**EXERCISE DETAILS**
A faithful, word-for-word copy of the records is required, and it must contain no pictures.

(MATERIAL SHOWN Opens)

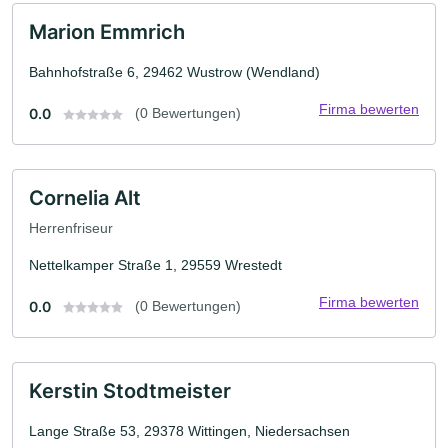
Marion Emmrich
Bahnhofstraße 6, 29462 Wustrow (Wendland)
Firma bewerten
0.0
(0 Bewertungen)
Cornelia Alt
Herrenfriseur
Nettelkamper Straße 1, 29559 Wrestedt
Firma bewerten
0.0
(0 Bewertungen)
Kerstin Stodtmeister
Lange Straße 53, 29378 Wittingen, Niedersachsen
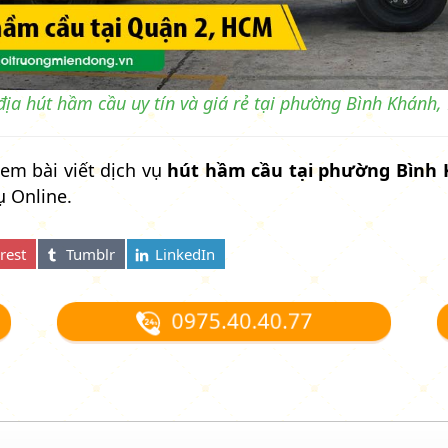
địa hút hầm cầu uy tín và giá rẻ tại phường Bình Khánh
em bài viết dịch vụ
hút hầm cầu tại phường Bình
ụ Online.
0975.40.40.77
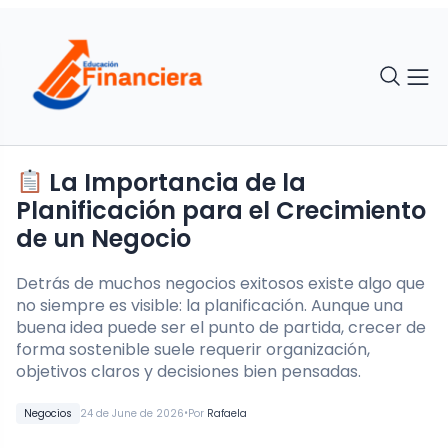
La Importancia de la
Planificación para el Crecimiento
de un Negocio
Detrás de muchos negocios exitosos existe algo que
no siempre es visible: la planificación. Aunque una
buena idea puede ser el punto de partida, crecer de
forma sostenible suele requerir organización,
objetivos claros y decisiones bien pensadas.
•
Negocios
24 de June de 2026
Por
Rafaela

(MATERIAL SHOWN Closes)

**EXPECTED OUTPUT**
Marion Emmrich
Bahnhofstraße 6, 29462 Wustrow (Wendland)
Firma bewerten
0.0
(0 Bewertungen)
Cornelia Alt
Herrenfriseur
Nettelkamper Straße 1, 29559 Wrestedt
Firma bewerten
0.0
(0 Bewertungen)
Kerstin Stodtmeister
Lange Straße 53, 29378 Wittingen, Niedersachsen
địa hút hầm cầu uy tín và giá rẻ tại phường Bình Khánh
em bài viết dịch vụ
hút hầm cầu tại phường Bình
ụ Online.
0975.40.40.77
La Importancia de la
Planificación para el Crecimiento
de un Negocio
Detrás de muchos negocios exitosos existe algo que
no siempre es visible: la planificación. Aunque una
buena idea puede ser el punto de partida, crecer de
forma sostenible suele requerir organización,
objetivos claros y decisiones bien pensadas.
•
Negocios
24 de June de 2026
Por
Rafaela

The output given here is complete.